== YOUR ASSIGNMENT ==
Copy out precisely the line that holds "Wrap output in <instances>...</instances>. segment" and all the lines following it in the data, up to and including the last one, and no others.

::: DATA PROVIDED :::

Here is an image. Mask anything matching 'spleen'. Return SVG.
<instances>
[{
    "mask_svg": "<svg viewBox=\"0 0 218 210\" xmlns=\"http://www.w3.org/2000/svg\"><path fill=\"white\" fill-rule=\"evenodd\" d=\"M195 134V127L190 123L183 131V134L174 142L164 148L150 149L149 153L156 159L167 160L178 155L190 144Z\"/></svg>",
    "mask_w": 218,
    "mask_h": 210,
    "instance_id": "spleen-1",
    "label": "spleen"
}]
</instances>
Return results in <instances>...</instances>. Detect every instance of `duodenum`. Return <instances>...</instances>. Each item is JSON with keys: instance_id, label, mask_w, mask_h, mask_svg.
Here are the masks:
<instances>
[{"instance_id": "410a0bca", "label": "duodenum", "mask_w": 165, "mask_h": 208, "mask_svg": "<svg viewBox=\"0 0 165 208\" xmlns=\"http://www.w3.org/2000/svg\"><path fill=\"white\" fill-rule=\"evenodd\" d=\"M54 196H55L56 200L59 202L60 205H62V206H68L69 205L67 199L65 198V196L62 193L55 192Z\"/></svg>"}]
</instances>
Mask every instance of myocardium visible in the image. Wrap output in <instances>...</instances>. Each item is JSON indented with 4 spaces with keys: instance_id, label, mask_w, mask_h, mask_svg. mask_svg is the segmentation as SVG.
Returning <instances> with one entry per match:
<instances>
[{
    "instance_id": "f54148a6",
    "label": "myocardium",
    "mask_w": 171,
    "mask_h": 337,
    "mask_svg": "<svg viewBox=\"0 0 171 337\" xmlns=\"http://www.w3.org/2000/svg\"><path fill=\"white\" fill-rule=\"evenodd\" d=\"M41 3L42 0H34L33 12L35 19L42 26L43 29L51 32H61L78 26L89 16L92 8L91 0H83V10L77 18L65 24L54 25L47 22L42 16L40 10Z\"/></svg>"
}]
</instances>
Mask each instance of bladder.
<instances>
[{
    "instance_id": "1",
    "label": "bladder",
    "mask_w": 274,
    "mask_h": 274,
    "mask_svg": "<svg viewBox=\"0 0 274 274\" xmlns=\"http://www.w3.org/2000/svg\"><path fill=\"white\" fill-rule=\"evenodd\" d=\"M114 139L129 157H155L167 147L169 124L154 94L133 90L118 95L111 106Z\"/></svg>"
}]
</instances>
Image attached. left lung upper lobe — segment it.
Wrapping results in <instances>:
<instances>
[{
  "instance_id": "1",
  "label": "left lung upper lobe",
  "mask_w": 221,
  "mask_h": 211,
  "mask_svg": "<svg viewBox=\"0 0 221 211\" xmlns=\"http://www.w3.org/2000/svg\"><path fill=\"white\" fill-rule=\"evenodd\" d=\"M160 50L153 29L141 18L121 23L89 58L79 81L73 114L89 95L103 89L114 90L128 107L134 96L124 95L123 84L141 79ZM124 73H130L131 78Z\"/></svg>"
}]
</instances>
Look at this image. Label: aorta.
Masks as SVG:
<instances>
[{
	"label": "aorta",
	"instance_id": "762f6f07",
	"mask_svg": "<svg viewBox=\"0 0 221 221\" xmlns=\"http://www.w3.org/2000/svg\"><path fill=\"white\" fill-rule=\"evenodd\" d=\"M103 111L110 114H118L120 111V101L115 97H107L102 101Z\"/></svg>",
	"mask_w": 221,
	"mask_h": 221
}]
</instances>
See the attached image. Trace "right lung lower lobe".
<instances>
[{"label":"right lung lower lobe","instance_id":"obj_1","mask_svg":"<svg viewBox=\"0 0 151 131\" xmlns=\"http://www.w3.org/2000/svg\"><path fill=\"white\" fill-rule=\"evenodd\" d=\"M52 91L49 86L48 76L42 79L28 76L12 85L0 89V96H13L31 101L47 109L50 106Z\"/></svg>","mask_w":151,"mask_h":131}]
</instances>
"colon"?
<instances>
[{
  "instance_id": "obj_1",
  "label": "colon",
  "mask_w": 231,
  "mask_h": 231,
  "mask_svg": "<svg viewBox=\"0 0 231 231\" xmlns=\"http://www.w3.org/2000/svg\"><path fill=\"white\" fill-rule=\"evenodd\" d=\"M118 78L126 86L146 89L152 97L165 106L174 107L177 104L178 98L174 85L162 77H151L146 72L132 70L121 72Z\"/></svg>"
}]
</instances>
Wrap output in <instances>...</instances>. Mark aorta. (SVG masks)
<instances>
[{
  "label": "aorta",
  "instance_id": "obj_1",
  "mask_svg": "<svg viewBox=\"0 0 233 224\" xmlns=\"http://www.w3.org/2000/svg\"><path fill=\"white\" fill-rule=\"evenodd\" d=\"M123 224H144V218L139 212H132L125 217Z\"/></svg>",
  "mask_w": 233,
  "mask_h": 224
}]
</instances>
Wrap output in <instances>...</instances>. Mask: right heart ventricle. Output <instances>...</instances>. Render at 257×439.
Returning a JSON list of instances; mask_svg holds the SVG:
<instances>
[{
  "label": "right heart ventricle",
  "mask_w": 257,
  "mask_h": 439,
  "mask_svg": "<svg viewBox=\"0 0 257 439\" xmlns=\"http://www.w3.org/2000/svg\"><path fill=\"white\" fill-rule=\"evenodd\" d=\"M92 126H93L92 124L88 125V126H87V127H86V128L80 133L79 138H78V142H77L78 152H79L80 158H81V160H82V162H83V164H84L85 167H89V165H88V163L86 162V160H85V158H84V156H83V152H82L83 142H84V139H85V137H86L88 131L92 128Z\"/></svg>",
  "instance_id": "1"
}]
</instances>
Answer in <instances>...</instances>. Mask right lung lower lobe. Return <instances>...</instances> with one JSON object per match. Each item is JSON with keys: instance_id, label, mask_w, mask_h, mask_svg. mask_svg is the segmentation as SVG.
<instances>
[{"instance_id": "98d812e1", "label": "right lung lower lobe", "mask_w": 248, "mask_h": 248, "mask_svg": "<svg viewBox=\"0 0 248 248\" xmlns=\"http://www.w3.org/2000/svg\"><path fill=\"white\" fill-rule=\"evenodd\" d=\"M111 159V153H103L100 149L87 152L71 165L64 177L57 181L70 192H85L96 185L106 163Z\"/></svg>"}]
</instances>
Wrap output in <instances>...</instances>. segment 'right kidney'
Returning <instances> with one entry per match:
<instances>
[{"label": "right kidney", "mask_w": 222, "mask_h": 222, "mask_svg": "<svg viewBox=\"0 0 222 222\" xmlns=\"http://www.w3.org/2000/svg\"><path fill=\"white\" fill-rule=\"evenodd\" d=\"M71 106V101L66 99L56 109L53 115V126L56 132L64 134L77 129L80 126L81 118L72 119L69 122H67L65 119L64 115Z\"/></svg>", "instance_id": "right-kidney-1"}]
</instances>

:::

== RESPONSE TO THE EXERCISE ==
Wrap output in <instances>...</instances>. segment 'right kidney'
Returning <instances> with one entry per match:
<instances>
[{"label": "right kidney", "mask_w": 222, "mask_h": 222, "mask_svg": "<svg viewBox=\"0 0 222 222\" xmlns=\"http://www.w3.org/2000/svg\"><path fill=\"white\" fill-rule=\"evenodd\" d=\"M71 106V101L66 99L56 109L53 115V126L56 132L64 134L77 129L80 126L81 118L72 119L69 122H67L65 119L64 115Z\"/></svg>", "instance_id": "right-kidney-1"}]
</instances>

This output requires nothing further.